AWS Launches Nova Forge SDK for Custom AI Models
- •AWS introduces Nova Forge SDK to simplify enterprise customization of Amazon Nova language models.
- •New toolkit enables supervised fine-tuning and reinforcement fine-tuning while mitigating the loss of base model capabilities.
- •SDK integrates with Amazon SageMaker and Bedrock, automating infrastructure setup for complex model training workflows.
Enterprise AI is moving away from generic, one-size-fits-all solutions toward highly specialized models that understand proprietary data and industry-specific terminology. To bridge this gap, AWS has released the Nova Forge SDK, a unified toolkit designed to streamline the often complex process of model customization. This tool allows developers to fine-tune Amazon Nova models without the traditional "heavy lifting" associated with infrastructure management and configuration recipes.
One of the primary challenges in AI development is "catastrophic forgetting," where a model loses its general reasoning skills after being trained on specialized data. Nova Forge addresses this by allowing users to blend their own datasets with curated data from Amazon, ensuring the resulting model retains its core instruction-following abilities. The SDK supports advanced techniques like Supervised Fine-Tuning (SFT) and Direct Preference Optimization (DPO), which help align model outputs with specific human preferences or business goals.

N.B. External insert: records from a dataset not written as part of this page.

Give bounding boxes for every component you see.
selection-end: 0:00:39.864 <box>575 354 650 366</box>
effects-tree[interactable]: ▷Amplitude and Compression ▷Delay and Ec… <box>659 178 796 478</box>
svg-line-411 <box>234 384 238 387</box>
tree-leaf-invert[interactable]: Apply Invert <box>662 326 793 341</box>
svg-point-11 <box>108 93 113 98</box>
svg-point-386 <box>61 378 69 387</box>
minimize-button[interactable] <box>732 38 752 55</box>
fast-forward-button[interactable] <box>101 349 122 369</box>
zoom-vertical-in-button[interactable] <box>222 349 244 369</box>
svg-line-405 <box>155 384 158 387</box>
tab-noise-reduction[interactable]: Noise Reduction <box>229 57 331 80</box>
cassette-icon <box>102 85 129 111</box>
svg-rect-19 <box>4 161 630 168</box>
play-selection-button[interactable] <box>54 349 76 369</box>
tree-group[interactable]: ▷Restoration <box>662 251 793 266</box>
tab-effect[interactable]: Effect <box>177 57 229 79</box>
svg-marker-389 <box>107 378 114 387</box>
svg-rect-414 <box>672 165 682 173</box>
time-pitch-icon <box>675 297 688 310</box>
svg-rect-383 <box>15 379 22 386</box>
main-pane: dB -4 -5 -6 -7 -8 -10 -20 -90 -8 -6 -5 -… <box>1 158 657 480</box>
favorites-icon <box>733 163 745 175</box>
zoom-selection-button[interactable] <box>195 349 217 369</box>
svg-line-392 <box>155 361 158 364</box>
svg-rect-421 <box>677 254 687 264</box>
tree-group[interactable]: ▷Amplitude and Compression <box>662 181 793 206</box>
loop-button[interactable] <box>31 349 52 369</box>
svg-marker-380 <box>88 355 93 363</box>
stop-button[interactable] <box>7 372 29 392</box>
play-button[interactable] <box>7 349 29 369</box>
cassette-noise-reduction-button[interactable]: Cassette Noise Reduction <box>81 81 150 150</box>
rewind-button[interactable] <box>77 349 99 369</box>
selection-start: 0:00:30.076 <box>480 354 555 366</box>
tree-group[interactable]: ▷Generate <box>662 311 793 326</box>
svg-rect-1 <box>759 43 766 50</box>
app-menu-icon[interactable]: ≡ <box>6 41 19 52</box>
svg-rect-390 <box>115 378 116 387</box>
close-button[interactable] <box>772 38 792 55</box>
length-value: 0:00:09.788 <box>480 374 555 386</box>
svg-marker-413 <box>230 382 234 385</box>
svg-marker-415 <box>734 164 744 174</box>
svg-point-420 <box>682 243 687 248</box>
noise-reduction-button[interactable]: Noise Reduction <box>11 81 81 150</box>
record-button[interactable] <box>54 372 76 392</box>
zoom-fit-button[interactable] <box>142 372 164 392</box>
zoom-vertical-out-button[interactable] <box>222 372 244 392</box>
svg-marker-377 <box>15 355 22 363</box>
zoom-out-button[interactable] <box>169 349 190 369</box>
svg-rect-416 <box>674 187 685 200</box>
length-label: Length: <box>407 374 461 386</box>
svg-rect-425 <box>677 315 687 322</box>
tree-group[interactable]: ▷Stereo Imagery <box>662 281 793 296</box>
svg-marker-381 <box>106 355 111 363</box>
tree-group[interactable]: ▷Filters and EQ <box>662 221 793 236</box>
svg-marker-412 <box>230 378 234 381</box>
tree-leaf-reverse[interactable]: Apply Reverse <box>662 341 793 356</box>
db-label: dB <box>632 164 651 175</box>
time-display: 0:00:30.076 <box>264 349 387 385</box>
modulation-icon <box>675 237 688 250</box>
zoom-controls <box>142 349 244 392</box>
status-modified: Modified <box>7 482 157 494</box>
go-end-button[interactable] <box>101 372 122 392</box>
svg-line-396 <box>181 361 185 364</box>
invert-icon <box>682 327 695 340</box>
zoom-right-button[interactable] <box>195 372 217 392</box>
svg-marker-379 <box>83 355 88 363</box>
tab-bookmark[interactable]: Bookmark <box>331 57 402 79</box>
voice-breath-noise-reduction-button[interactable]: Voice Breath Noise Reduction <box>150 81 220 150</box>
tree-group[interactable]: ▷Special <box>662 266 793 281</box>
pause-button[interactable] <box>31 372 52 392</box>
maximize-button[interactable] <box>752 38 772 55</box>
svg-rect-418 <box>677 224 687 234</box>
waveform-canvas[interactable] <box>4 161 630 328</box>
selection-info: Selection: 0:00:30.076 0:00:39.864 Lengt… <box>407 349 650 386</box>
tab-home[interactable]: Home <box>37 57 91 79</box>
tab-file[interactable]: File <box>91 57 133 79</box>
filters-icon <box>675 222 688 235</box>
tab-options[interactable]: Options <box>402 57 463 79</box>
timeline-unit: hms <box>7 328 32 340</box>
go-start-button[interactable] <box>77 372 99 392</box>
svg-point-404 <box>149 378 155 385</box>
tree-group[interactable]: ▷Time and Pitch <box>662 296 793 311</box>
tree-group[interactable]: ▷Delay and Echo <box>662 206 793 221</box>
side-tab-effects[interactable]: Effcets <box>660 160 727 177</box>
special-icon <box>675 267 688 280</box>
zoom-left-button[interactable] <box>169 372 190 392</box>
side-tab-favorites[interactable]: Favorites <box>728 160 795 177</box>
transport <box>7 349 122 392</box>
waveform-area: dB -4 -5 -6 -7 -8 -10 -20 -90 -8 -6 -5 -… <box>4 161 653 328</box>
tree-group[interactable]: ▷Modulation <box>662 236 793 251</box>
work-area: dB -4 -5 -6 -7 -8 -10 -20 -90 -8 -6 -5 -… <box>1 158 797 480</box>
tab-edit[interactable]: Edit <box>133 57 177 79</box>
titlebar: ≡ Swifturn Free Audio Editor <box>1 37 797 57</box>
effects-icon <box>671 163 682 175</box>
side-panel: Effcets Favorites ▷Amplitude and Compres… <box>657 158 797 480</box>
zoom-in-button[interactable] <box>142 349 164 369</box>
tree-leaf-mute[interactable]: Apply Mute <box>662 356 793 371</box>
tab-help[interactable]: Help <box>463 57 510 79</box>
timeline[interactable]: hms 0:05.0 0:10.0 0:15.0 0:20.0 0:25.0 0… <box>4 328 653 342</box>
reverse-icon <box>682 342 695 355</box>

The architecture of the SDK is divided into three layers: an input layer for hardware and data configuration, a customizer layer that automates job launches, and an output layer for performance metrics and final artifacts. By abstracting these technical hurdles, AWS aims to make high-end model customization accessible to broader engineering teams. The system is built to scale from simple tasks on Amazon Bedrock to high-performance training on SageMaker HyperPod clusters.